## Dataset entries
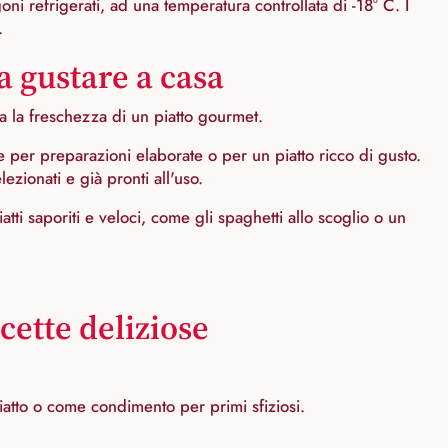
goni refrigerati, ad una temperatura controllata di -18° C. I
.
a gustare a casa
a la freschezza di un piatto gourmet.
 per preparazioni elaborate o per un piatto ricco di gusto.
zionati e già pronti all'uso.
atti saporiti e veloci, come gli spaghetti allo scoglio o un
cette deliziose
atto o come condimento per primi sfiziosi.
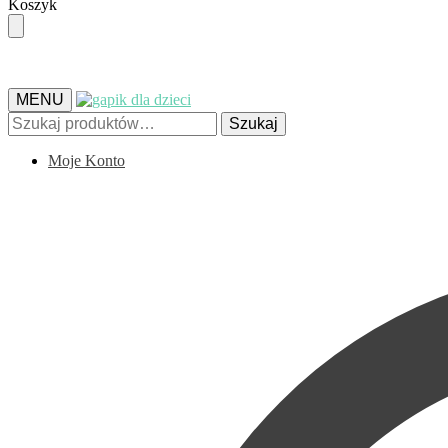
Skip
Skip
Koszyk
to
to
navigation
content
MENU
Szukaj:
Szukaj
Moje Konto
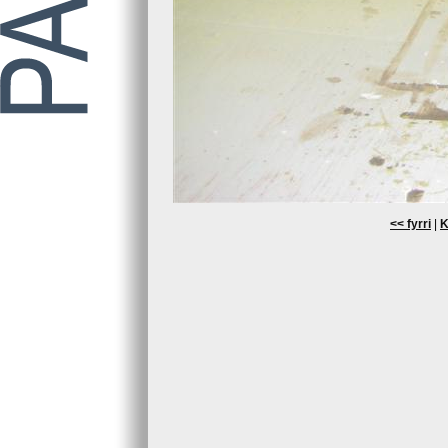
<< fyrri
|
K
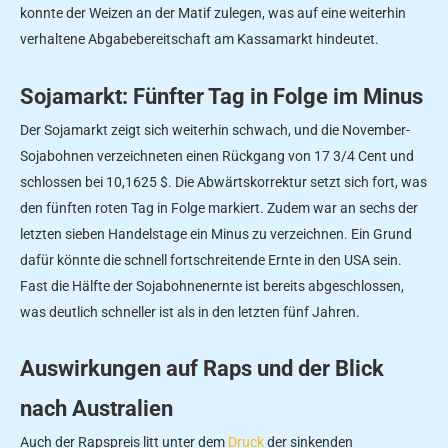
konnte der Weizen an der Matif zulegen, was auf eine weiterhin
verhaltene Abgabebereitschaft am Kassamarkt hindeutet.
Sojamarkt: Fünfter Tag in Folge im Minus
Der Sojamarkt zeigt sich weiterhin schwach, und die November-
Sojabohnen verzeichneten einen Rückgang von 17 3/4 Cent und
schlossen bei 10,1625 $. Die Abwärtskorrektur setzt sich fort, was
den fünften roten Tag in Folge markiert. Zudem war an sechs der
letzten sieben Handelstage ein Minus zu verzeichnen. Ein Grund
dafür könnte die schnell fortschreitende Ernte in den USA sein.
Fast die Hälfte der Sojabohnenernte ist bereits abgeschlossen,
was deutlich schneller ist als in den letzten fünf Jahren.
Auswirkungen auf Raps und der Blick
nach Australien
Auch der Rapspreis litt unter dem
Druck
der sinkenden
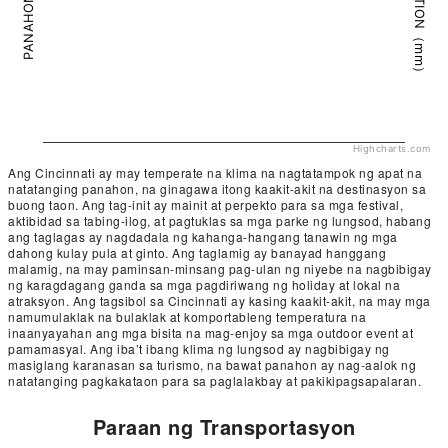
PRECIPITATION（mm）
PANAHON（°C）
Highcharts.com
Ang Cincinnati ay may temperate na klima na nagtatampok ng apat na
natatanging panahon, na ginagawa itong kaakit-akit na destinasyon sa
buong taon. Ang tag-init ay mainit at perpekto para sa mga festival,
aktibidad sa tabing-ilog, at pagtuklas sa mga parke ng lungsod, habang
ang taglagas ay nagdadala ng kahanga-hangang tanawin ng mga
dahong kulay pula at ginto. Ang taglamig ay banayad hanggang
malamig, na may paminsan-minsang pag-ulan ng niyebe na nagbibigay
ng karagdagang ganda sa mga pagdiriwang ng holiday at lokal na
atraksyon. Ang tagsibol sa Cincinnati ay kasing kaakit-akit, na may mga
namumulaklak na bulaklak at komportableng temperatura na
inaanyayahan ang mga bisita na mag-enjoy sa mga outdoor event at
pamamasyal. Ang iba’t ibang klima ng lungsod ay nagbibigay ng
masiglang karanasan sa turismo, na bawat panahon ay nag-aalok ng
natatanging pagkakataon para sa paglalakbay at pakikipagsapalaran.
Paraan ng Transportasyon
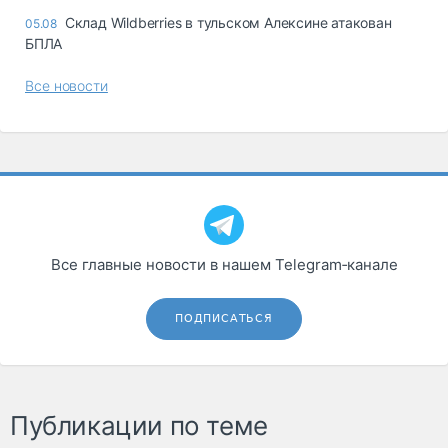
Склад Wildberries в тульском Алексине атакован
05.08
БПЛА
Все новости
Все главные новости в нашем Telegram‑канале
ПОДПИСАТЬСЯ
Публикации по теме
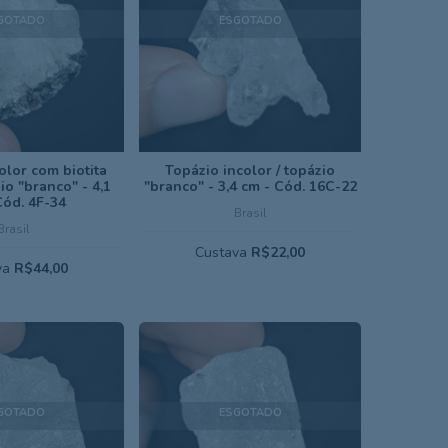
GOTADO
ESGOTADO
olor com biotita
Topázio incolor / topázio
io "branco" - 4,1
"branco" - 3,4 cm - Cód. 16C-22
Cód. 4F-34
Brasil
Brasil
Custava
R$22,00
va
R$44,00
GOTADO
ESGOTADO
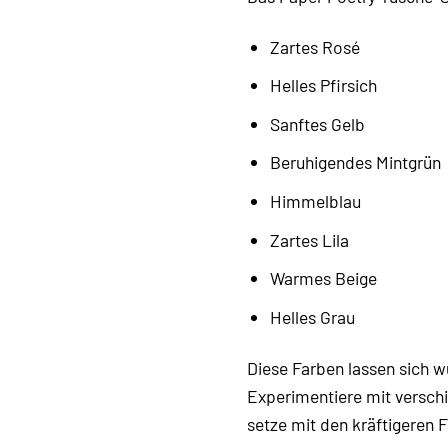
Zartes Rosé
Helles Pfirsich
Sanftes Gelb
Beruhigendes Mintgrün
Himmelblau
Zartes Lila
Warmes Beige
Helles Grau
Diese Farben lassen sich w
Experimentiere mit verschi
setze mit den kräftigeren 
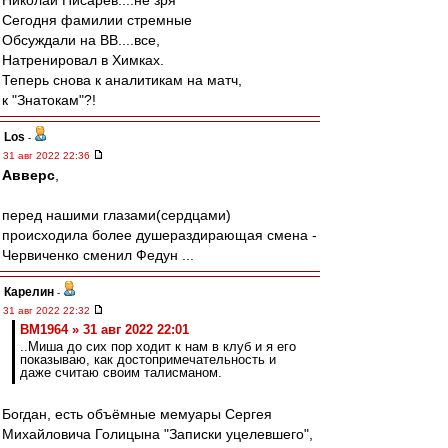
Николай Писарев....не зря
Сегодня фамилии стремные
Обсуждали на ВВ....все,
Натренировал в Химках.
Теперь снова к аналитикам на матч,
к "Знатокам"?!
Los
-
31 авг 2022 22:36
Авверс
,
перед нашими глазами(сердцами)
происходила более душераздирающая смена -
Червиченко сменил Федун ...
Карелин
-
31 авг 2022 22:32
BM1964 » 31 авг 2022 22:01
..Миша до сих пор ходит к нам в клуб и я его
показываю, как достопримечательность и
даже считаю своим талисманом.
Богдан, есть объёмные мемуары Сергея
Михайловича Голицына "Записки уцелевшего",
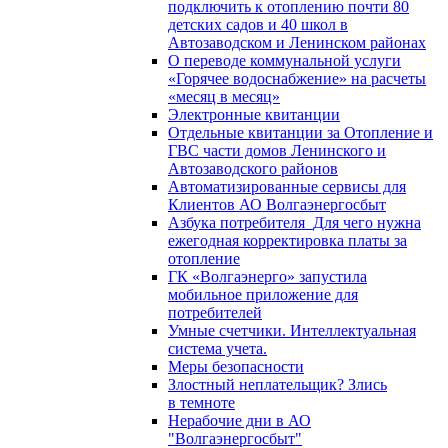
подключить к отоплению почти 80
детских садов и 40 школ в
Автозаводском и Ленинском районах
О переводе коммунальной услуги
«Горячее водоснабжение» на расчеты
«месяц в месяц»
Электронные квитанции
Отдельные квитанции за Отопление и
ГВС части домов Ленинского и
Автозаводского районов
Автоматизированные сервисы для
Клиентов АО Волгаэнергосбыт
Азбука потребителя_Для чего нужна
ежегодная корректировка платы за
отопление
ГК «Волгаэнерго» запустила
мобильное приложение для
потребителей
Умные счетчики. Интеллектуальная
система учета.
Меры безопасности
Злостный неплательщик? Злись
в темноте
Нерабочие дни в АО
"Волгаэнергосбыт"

## What to do
From the listing above, work out the number of lines that contain "letzten" and give only that.

## Output for this task
2